Collected data entries

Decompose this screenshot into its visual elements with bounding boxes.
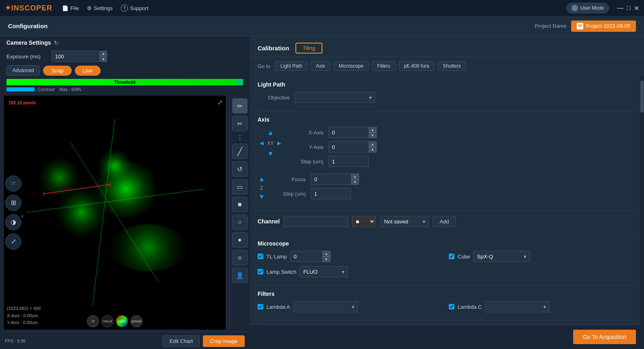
contrast-section: Contrast Max : 6985 — [0, 87, 250, 93]
threshold-indicator — [238, 80, 241, 85]
menu-support[interactable]: ? Support — [121, 4, 149, 12]
goto-microscope[interactable]: Microscope — [334, 61, 369, 71]
titlebar-right: User Mode — □ ✕ — [566, 3, 639, 13]
x-right-arrow[interactable]: ► — [275, 139, 283, 148]
x-axis-input[interactable] — [328, 127, 369, 138]
person-tool-button[interactable]: 👤 — [232, 268, 248, 283]
calibration-label: Calibration — [258, 45, 289, 52]
crop-image-button[interactable]: Crop Image — [203, 335, 245, 347]
cube-checkbox[interactable] — [449, 254, 454, 259]
bio-tool[interactable]: ☣ — [87, 315, 99, 327]
x-axis-down[interactable]: ▼ — [369, 132, 377, 138]
focus-up[interactable]: ▲ — [351, 173, 359, 179]
x-axis-up[interactable]: ▲ — [369, 127, 377, 132]
max-label: Max : 6985 — [60, 87, 81, 92]
crop-tool[interactable]: ⊞ — [5, 195, 21, 211]
step-z-input[interactable] — [311, 188, 351, 199]
user-mode-button[interactable]: User Mode — [566, 3, 609, 13]
goto-shutters[interactable]: Shutters — [438, 61, 466, 71]
snap-button[interactable]: Snap — [43, 66, 71, 76]
tl-lamp-checkbox[interactable] — [258, 254, 263, 259]
curve-tool-button[interactable]: ↺ — [232, 161, 248, 177]
lambda-c-checkbox[interactable] — [449, 304, 454, 310]
rect-outline-tool-button[interactable]: ▭ — [232, 179, 248, 194]
scrollbar-track[interactable] — [640, 76, 644, 325]
left-panel: Camera Settings ↻ Exposure (ms) ▲ ▼ Adva… — [0, 36, 250, 349]
lambda-a-label: Lambda A — [266, 304, 290, 310]
edit-chart-button[interactable]: Edit Chart — [163, 335, 200, 347]
step-xy-input[interactable] — [328, 156, 369, 167]
goto-axis[interactable]: Axis — [311, 61, 330, 71]
tool-separator: ⋮ — [237, 134, 243, 141]
lambda-a-checkbox[interactable] — [258, 304, 263, 310]
advanced-button[interactable]: Advanced — [6, 65, 40, 76]
focus-down[interactable]: ▼ — [351, 179, 359, 185]
step-xy-label: Step (um) — [291, 159, 324, 165]
refresh-icon[interactable]: ↻ — [54, 39, 59, 46]
go-acquisition-button[interactable]: Go To Acquisition — [573, 330, 636, 344]
y-axis-label: Y-Axis — [291, 144, 324, 150]
z-up-arrow[interactable]: ▲ — [258, 175, 266, 184]
menu-settings[interactable]: ⚙ Settings — [87, 4, 113, 12]
image-section: 192.12 pixels (1023,682) = 400 X-Axis : … — [0, 95, 250, 330]
hand-tool[interactable]: ☞ — [5, 176, 21, 192]
calibration-header: Calibration Tiling — [250, 36, 644, 57]
x-left-arrow[interactable]: ◄ — [258, 139, 266, 148]
x-axis-label: X-Axis — [291, 130, 324, 136]
fullscreen-tool[interactable]: ⤢ — [5, 233, 21, 250]
support-icon: ? — [121, 4, 128, 12]
goto-filters[interactable]: Filters — [372, 61, 396, 71]
scrollbar-thumb[interactable] — [640, 81, 644, 113]
threshold-bar[interactable]: Threshold — [6, 79, 243, 85]
live-button[interactable]: Live — [75, 66, 101, 76]
z-down-arrow[interactable]: ▼ — [258, 192, 266, 201]
goto-pe800[interactable]: pE-800 fura — [399, 61, 435, 71]
circle-filled-tool-button[interactable]: ● — [232, 232, 248, 248]
lambda-a-select[interactable] — [293, 301, 358, 312]
tiling-button[interactable]: Tiling — [295, 43, 322, 54]
lamp-switch-checkbox[interactable] — [258, 269, 263, 275]
circle-outline-tool-button[interactable]: ○ — [232, 215, 248, 230]
y-down-arrow[interactable]: ▼ — [266, 149, 275, 158]
y-up-arrow[interactable]: ▲ — [266, 128, 275, 137]
exposure-input[interactable] — [52, 51, 100, 62]
project-badge[interactable]: M Project 2022-09-05 — [571, 21, 636, 32]
exposure-down-button[interactable]: ▼ — [100, 56, 107, 62]
close-button[interactable]: ✕ — [634, 4, 639, 12]
tl-lamp-up[interactable]: ▲ — [322, 251, 330, 256]
scissors-tool-button[interactable]: ✂ — [232, 116, 248, 131]
channel-input[interactable] — [284, 216, 348, 227]
cube-select[interactable]: SpX-Q — [473, 251, 530, 262]
image-coordinates: (1023,682) = 400 X-Axis : 0.00um Y-Axis … — [7, 305, 41, 326]
menu-file[interactable]: 📄 File — [62, 4, 79, 12]
region-tool-button[interactable]: ⌾ — [232, 250, 248, 265]
not-saved-select[interactable]: Not saved — [380, 216, 429, 227]
exposure-up-button[interactable]: ▲ — [100, 51, 107, 56]
objective-select[interactable] — [295, 92, 375, 103]
nolut-tool[interactable]: noLut — [101, 315, 114, 327]
minimize-button[interactable]: — — [617, 4, 623, 12]
preset-tool[interactable]: preset — [130, 315, 142, 327]
expand-icon[interactable]: ⤢ — [217, 99, 223, 106]
camera-settings-label: Camera Settings — [6, 39, 51, 46]
filters-grid: Lambda A Lambda C — [258, 301, 636, 312]
rect-filled-tool-button[interactable]: ■ — [232, 197, 248, 212]
exposure-row: Exposure (ms) ▲ ▼ — [0, 49, 250, 64]
color-tool[interactable]: color — [116, 315, 128, 327]
contrast-tool[interactable]: ◑ — [5, 214, 21, 230]
y-axis-up[interactable]: ▲ — [369, 141, 377, 147]
lamp-switch-select[interactable]: FLUO — [299, 266, 348, 277]
focus-input[interactable] — [311, 173, 351, 185]
goto-light-path[interactable]: Light Path — [275, 61, 308, 71]
tl-lamp-input[interactable] — [290, 251, 322, 262]
add-channel-button[interactable]: Add — [433, 216, 456, 227]
y-axis-input[interactable] — [328, 141, 369, 153]
channel-color-select[interactable]: ■ — [352, 216, 376, 227]
edit-tool-button[interactable]: ✏ — [232, 98, 248, 114]
y-axis-down[interactable]: ▼ — [369, 147, 377, 153]
lambda-c-select[interactable] — [485, 301, 549, 312]
focus-row: Focus ▲ ▼ — [274, 173, 359, 185]
maximize-button[interactable]: □ — [627, 4, 631, 12]
line-tool-button[interactable]: ╱ — [232, 144, 248, 159]
tl-lamp-down[interactable]: ▼ — [322, 256, 330, 262]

__What the task requires__. The entries above should be retyped exactly, minus any pictures.

__Result of this exercise__.
Decompose this screenshot into its visual elements with bounding boxes.
contrast-section: Contrast Max : 6985 — [0, 87, 250, 93]
threshold-indicator — [238, 80, 241, 85]
menu-support[interactable]: ? Support — [121, 4, 149, 12]
goto-microscope[interactable]: Microscope — [334, 61, 369, 71]
titlebar-right: User Mode — □ ✕ — [566, 3, 639, 13]
x-right-arrow[interactable]: ► — [275, 139, 283, 148]
x-axis-input[interactable] — [328, 127, 369, 138]
person-tool-button[interactable]: 👤 — [232, 268, 248, 283]
calibration-label: Calibration — [258, 45, 289, 52]
crop-image-button[interactable]: Crop Image — [203, 335, 245, 347]
cube-checkbox[interactable] — [449, 254, 454, 259]
bio-tool[interactable]: ☣ — [87, 315, 99, 327]
x-axis-down[interactable]: ▼ — [369, 132, 377, 138]
focus-up[interactable]: ▲ — [351, 173, 359, 179]
x-axis-up[interactable]: ▲ — [369, 127, 377, 132]
max-label: Max : 6985 — [60, 87, 81, 92]
crop-tool[interactable]: ⊞ — [5, 195, 21, 211]
step-z-input[interactable] — [311, 188, 351, 199]
user-mode-button[interactable]: User Mode — [566, 3, 609, 13]
goto-shutters[interactable]: Shutters — [438, 61, 466, 71]
snap-button[interactable]: Snap — [43, 66, 71, 76]
tl-lamp-checkbox[interactable] — [258, 254, 263, 259]
curve-tool-button[interactable]: ↺ — [232, 161, 248, 177]
lambda-c-checkbox[interactable] — [449, 304, 454, 310]
rect-outline-tool-button[interactable]: ▭ — [232, 179, 248, 194]
scrollbar-track[interactable] — [640, 76, 644, 325]
left-panel: Camera Settings ↻ Exposure (ms) ▲ ▼ Adva… — [0, 36, 250, 349]
lambda-a-label: Lambda A — [266, 304, 290, 310]
edit-chart-button[interactable]: Edit Chart — [163, 335, 200, 347]
step-xy-input[interactable] — [328, 156, 369, 167]
goto-axis[interactable]: Axis — [311, 61, 330, 71]
tool-separator: ⋮ — [237, 134, 243, 141]
lambda-a-checkbox[interactable] — [258, 304, 263, 310]
advanced-button[interactable]: Advanced — [6, 65, 40, 76]
focus-down[interactable]: ▼ — [351, 179, 359, 185]
step-xy-label: Step (um) — [291, 159, 324, 165]
refresh-icon[interactable]: ↻ — [54, 39, 59, 46]
go-acquisition-button[interactable]: Go To Acquisition — [573, 330, 636, 344]
y-axis-label: Y-Axis — [291, 144, 324, 150]
z-up-arrow[interactable]: ▲ — [258, 175, 266, 184]
menu-settings[interactable]: ⚙ Settings — [87, 4, 113, 12]
image-section: 192.12 pixels (1023,682) = 400 X-Axis : … — [0, 95, 250, 330]
hand-tool[interactable]: ☞ — [5, 176, 21, 192]
calibration-header: Calibration Tiling — [250, 36, 644, 57]
x-left-arrow[interactable]: ◄ — [258, 139, 266, 148]
x-axis-label: X-Axis — [291, 130, 324, 136]
fullscreen-tool[interactable]: ⤢ — [5, 233, 21, 250]
support-icon: ? — [121, 4, 128, 12]
goto-filters[interactable]: Filters — [372, 61, 396, 71]
scrollbar-thumb[interactable] — [640, 81, 644, 113]
threshold-bar[interactable]: Threshold — [6, 79, 243, 85]
live-button[interactable]: Live — [75, 66, 101, 76]
z-down-arrow[interactable]: ▼ — [258, 192, 266, 201]
goto-pe800[interactable]: pE-800 fura — [399, 61, 435, 71]
circle-filled-tool-button[interactable]: ● — [232, 232, 248, 248]
lambda-a-select[interactable] — [293, 301, 358, 312]
tiling-button[interactable]: Tiling — [295, 43, 322, 54]
lamp-switch-checkbox[interactable] — [258, 269, 263, 275]
circle-outline-tool-button[interactable]: ○ — [232, 215, 248, 230]
y-down-arrow[interactable]: ▼ — [266, 149, 275, 158]
y-up-arrow[interactable]: ▲ — [266, 128, 275, 137]
exposure-input[interactable] — [52, 51, 100, 62]
project-badge[interactable]: M Project 2022-09-05 — [571, 21, 636, 32]
exposure-down-button[interactable]: ▼ — [100, 56, 107, 62]
close-button[interactable]: ✕ — [634, 4, 639, 12]
tl-lamp-up[interactable]: ▲ — [322, 251, 330, 256]
scissors-tool-button[interactable]: ✂ — [232, 116, 248, 131]
channel-input[interactable] — [284, 216, 348, 227]
cube-select[interactable]: SpX-Q — [473, 251, 530, 262]
image-coordinates: (1023,682) = 400 X-Axis : 0.00um Y-Axis … — [7, 305, 41, 326]
menu-file[interactable]: 📄 File — [62, 4, 79, 12]
region-tool-button[interactable]: ⌾ — [232, 250, 248, 265]
not-saved-select[interactable]: Not saved — [380, 216, 429, 227]
exposure-up-button[interactable]: ▲ — [100, 51, 107, 56]
objective-select[interactable] — [295, 92, 375, 103]
nolut-tool[interactable]: noLut — [101, 315, 114, 327]
minimize-button[interactable]: — — [617, 4, 623, 12]
preset-tool[interactable]: preset — [130, 315, 142, 327]
expand-icon[interactable]: ⤢ — [217, 99, 223, 106]
camera-settings-label: Camera Settings — [6, 39, 51, 46]
filters-grid: Lambda A Lambda C — [258, 301, 636, 312]
rect-filled-tool-button[interactable]: ■ — [232, 197, 248, 212]
exposure-row: Exposure (ms) ▲ ▼ — [0, 49, 250, 64]
color-tool[interactable]: color — [116, 315, 128, 327]
contrast-tool[interactable]: ◑ — [5, 214, 21, 230]
y-axis-up[interactable]: ▲ — [369, 141, 377, 147]
lamp-switch-select[interactable]: FLUO — [299, 266, 348, 277]
focus-input[interactable] — [311, 173, 351, 185]
goto-light-path[interactable]: Light Path — [275, 61, 308, 71]
tl-lamp-input[interactable] — [290, 251, 322, 262]
add-channel-button[interactable]: Add — [433, 216, 456, 227]
y-axis-input[interactable] — [328, 141, 369, 153]
channel-color-select[interactable]: ■ — [352, 216, 376, 227]
edit-tool-button[interactable]: ✏ — [232, 98, 248, 114]
y-axis-down[interactable]: ▼ — [369, 147, 377, 153]
lambda-c-select[interactable] — [485, 301, 549, 312]
focus-row: Focus ▲ ▼ — [274, 173, 359, 185]
maximize-button[interactable]: □ — [627, 4, 631, 12]
line-tool-button[interactable]: ╱ — [232, 144, 248, 159]
tl-lamp-down[interactable]: ▼ — [322, 256, 330, 262]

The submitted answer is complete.